I frammenti di quell’inchiesta svelano anche i rapporti di Provenzano con la moglie e i figli, che a differenza di quelli di Totò Riina non sono stati mai processati né condannati per mafia. Angelo, oggi quarantenne, parla di sé e di Cosa nostra ai turisti americani in tour, ed è «amministratore di sostegno» del padre detenuto al “41 bis”, considerato incapace di badare a sé stesso; Francesco Paolo, che di anni ne ha 34, ha studiato in Germania e ottenuto in passato una borsa di studio statale che suscitò qualche polemica. Storie diverse di ex ragazzi che hanno avuto l’esistenza condizionata dal papà capomafia ricercato da prima ancora che loro nascessero, preso con le mani tra i pizzini attraverso i quali governava le cosche. Loro stessi, Angelo e Francesco Paolo, ne parlano in un’altra conversazione, intercettata a bordo di una motonave dai poliziotti che cercavano indizi per arrivare al rifugio del padre. Era la notte del 25 settembre 2005, e i due fratelli viaggiavano da Palermo a Genova. «Io non l’ho mai detto a nessuno – confessò Angelo –, o forse una volta a una persona. Ma quanti si sono resi conto che la situazione che abbiamo vissuto noi è addirittura peggiore di quella di avere un padre che è morto». E parlò delle difficoltà della madre, Saveria Palazzolo, vissuta al fianco del boss fino al 1992, improvvisamente ricomparsa insieme ai figli a Corleone alla vigilia delle stragi di mafia che uccisero Falcone e Borsellino. «Non ci credo che non si rendeva conto – diceva ancora Angelo – e non mi voglio riferire a prima; io mi riferisco da quattordici anni a venire qua». Cioè proprio a partire dal ’92, quando il boss fece emergere la famiglia dalla clandestinità e proseguì la latitanza in solitudine.
Il pizzino alla moglie «Fai spremuti d’aranci»

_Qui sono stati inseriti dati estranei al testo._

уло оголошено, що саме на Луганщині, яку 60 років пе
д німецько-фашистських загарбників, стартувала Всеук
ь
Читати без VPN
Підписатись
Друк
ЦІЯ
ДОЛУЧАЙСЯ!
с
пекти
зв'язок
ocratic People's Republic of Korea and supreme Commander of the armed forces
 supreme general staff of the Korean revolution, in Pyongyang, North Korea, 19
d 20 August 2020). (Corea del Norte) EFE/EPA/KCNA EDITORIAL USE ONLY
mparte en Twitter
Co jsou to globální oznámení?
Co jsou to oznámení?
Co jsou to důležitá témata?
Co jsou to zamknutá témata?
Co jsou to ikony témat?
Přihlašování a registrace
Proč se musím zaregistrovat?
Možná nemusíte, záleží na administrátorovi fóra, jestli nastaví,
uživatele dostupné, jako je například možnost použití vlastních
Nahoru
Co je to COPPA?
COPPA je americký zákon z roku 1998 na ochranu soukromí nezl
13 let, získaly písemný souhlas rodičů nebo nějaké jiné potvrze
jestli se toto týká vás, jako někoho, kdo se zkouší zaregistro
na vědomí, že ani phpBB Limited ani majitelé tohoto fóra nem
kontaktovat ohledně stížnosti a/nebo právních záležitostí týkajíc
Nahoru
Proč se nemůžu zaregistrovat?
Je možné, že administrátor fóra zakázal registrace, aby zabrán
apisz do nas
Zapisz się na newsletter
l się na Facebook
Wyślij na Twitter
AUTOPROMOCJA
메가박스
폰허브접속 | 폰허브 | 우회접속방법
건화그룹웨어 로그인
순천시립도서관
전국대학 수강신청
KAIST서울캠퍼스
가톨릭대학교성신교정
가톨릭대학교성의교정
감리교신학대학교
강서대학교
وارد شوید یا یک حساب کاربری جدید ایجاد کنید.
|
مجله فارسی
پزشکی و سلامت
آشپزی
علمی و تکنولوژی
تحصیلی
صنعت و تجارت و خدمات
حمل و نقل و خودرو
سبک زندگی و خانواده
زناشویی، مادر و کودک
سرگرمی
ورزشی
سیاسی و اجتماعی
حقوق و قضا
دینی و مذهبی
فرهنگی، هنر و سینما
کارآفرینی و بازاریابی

Da allora i contatti tra il Padrino e i suoi cari divennero soprattutto epistolari, per ragioni di sicurezza; e gli scambi, con i tempi di un “servizio postale” molto particolare, sono proseguiti fino alla vigilia dell’arresto, come dimostrano proprio ipizzini trovati nel 2006 a Montagna dei cavalli. Pieni di pensieri affettuosi e di piccole questioni quotidiane: salute, cibo, radio e televisione che funzionano poco e male. «Amore Mio Carissimo – scriveva Binnu a Saveria dieci giorni prima della cattura, nel suo italiano incerto – Con gioia ho ricevuto tue notizie. Mi dispiace saperti Raffreddata, e che per conseguenza stai poco bene. Dovessi cercare di cautelarti e non darci tu occasione. Fai spremuti d’aranci con abbondante Miele… non preoccuparti se non hai potuto fare niente anzi pasta a forno non me ne mandare». La moglie gli rispose tre giorni più tardi: «Vita mia non so se ai sentito quello che hanno detto su di te io ti mando i giornali… Amore a me dispiace che ancora non ho le cose pronte e che non ti mando niente ma spero quando salgo ti mando tutto in merito all’agnello se non creamo problemi dopo Pasqua se ne parla».

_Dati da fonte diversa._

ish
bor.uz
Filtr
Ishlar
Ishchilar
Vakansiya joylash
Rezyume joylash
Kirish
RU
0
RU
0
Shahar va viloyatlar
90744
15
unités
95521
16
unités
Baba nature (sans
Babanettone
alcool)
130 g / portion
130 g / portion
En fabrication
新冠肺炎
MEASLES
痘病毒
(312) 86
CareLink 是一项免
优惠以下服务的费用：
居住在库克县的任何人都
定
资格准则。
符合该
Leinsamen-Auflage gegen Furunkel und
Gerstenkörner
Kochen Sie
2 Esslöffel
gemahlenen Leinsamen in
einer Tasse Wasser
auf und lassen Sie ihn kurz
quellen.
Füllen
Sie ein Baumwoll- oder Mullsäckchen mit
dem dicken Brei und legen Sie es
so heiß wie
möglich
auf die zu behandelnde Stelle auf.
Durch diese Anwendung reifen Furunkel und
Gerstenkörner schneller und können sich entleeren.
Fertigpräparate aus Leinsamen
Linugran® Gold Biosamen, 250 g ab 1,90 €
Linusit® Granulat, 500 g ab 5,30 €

Matteo Messina Denaro e le richieste di «pizzo»
Nello stesso periodo Angelo scrisse al padre: «Carissimo papà spero che la presente ti trovi in ottima salute come posso dirti di noi tutti. La televisione non si è sfasciata ma c’era un filo nell’antenna lento, poi se dovesse capitare di nuovo che cambia lingua premi il tasto C/E/P fino a quando sul video non compare la scritta ENGLISH». Provenzano gli rispose qualche giorno dopo: «Senti vi ho mandatol’rradio che si è guastato se lo poteti fare agiustare. Fatevi spiegare il funzionento per regisrare. Poi Angelo io la televisione non l’ho ticcata da ora l’ho ricevuto. C’è sempre il contrasto? e la mancanza Auduio, io ho solo premuto il tasto video ed è scomparso tutto…». Contemporaneamente, con gli altri boss il Padrino trattava ben più rilevanti affari di mafia, estorsioni e appalti. Come nella lettera di Matteo Messina Denaro, che il 30 settembre 2005 gli scriveva, tra l’altro: «C’è l’impresa ‘Gruppo Costruzioni Chinnici Rocco Antonio’ di Belmonte Mezzagno che ha preso un lavoro a Castelvetrano, si tratta di una strada, per l’importo di 1 milione di euro (circa 2 miliardi di vecchie lire), se per favore può farli mettere a posto. Aspetto una sua risposta». Che arrivò verso dicembre: «Al momento non c’è nessuno. Però se haiaccui mandarci?… Ripeto non ho più condatti con nessuno di quel paese». Erano stati tutti arrestati, e poco dopo toccò anche lui, Binnu Provenzano. Matteo Messina Denaro, invece, è ancora latitante.